§ Task description
Whenever "Essex" occurs in a line of the material, list that line.

BEGIN

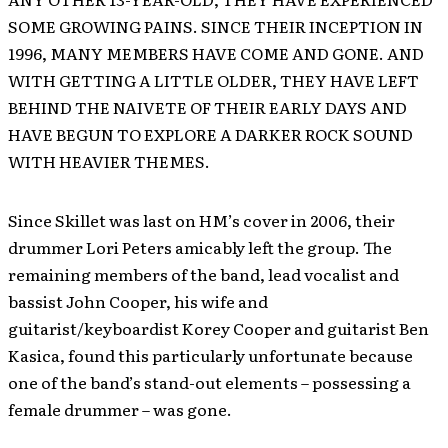
SOME GROWING PAINS. SINCE THEIR INCEPTION IN
1996, MANY MEMBERS HAVE COME AND GONE. AND
WITH GETTING A LITTLE OLDER, THEY HAVE LEFT
BEHIND THE NAIVETE OF THEIR EARLY DAYS AND
HAVE BEGUN TO EXPLORE A DARKER ROCK SOUND
WITH HEAVIER THEMES.
Since Skillet was last on HM’s cover in 2006, their
drummer Lori Peters amicably left the group. The
remaining members of the band, lead vocalist and
bassist John Cooper, his wife and
guitarist/keyboardist Korey Cooper and guitarist Ben
Kasica, found this particularly unfortunate because
one of the band’s stand-out elements – possessing a
female drummer – was gone.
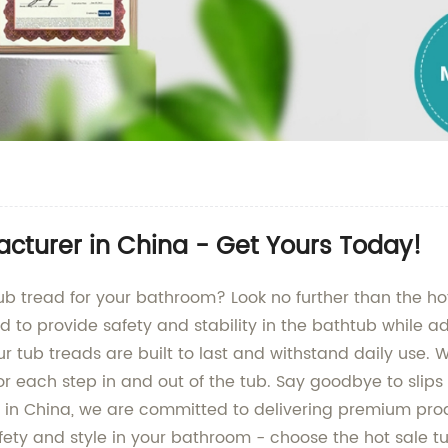
acturer in China - Get Yours Today!
tub tread for your bathroom? Look no further than the h
ed to provide safety and stability in the bathtub while 
 tub treads are built to last and withstand daily use. W
or each step in and out of the tub. Say goodbye to slips 
y in China, we are committed to delivering premium pro
fety and style in your bathroom - choose the hot sale t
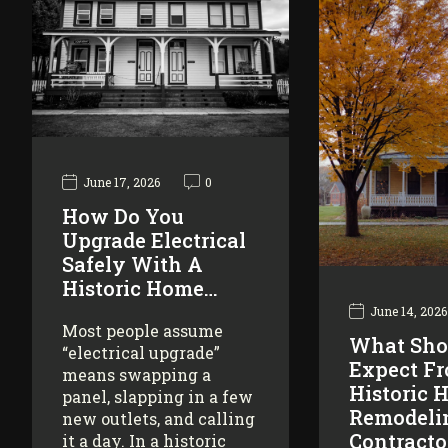
June 17, 2026
0
How Do You
Upgrade Electrical
Safely With A
Historic Home…
June 14, 2026
Most people assume
What Sho
“electrical upgrade”
Expect F
means swapping a
Historic 
panel, slapping in a few
Remodeli
new outlets, and calling
Contracto
it a day. In a historic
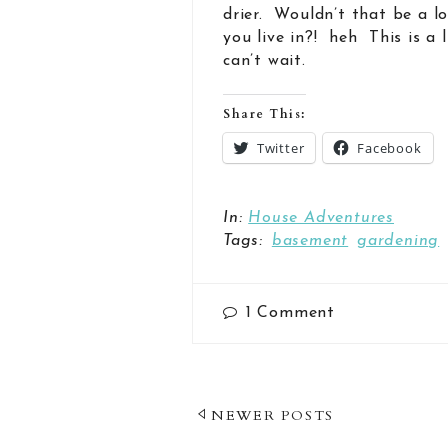
drier. Wouldn’t that be a l
you live in?! heh This is a
can’t wait.
Share This:
Twitter
Facebook
In:
House Adventures
Tags:
basement
gardening
1
Comment
Post
NEWER POSTS
Navigation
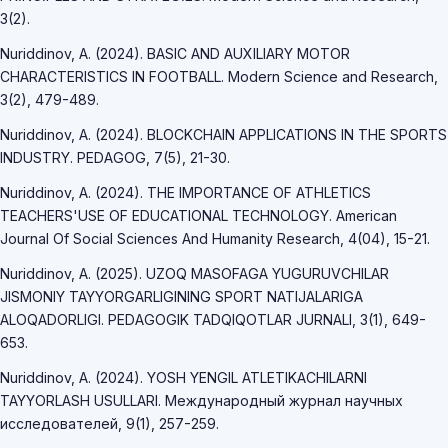
3(2).
Nuriddinov, A. (2024). BASIC AND AUXILIARY MOTOR
CHARACTERISTICS IN FOOTBALL. Modern Science and Research,
3(2), 479-489.
Nuriddinov, A. (2024). BLOCKCHAIN APPLICATIONS IN THE SPORTS
INDUSTRY. PEDAGOG, 7(5), 21-30.
Nuriddinov, A. (2024). THE IMPORTANCE OF ATHLETICS
TEACHERS'USE OF EDUCATIONAL TECHNOLOGY. American
Journal Of Social Sciences And Humanity Research, 4(04), 15-21.
Nuriddinov, A. (2025). UZOQ MASOFAGA YUGURUVCHILAR
JISMONIY TAYYORGARLIGINING SPORT NATIJALARIGA
ALOQADORLIGI. PEDAGOGIK TADQIQOTLAR JURNALI, 3(1), 649-
653.
Nuriddinov, A. (2024). YOSH YENGIL ATLETIKACHILARNI
TAYYORLASH USULLARI. Международный журнал научных
исследователей, 9(1), 257-259.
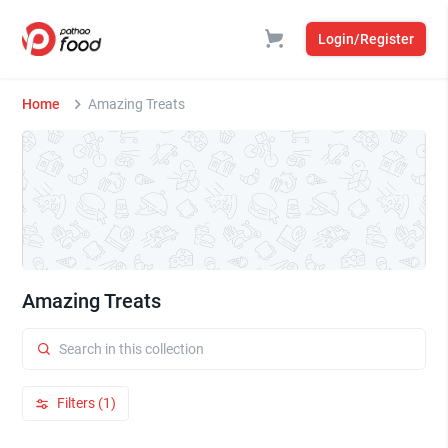
Login/Register
Home
Amazing Treats
Amazing Treats
Filters (1)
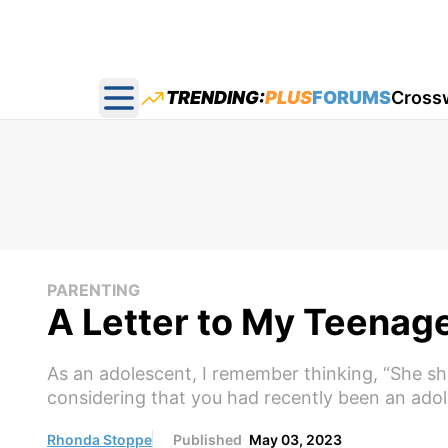
TRENDING:
PLUS
FORUMS
Cross
Open main menu
PARENTING
A Letter to My Teena
As an adolescent, I remember thinking, “She shou
considering that you had recently been an adol
Rhonda Stoppe
Published
May 03, 2023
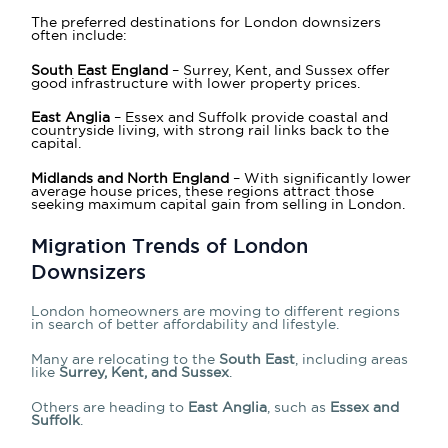
The preferred destinations for London downsizers
often include:
South East England
– Surrey, Kent, and Sussex offer
good infrastructure with lower property prices.
East Anglia
– Essex and Suffolk provide coastal and
countryside living, with strong rail links back to the
capital.
Midlands and North England
– With significantly lower
average house prices, these regions attract those
seeking maximum capital gain from selling in London.
Migration Trends of London
Downsizers
London homeowners are moving to different regions
in search of better affordability and lifestyle.
Many are relocating to the
South East
, including areas
like
Surrey, Kent, and Sussex
.
Others are heading to
East Anglia
, such as
Essex and
Suffolk
.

END

§ Problem solution
– Essex and Suffolk provide coastal and
Essex and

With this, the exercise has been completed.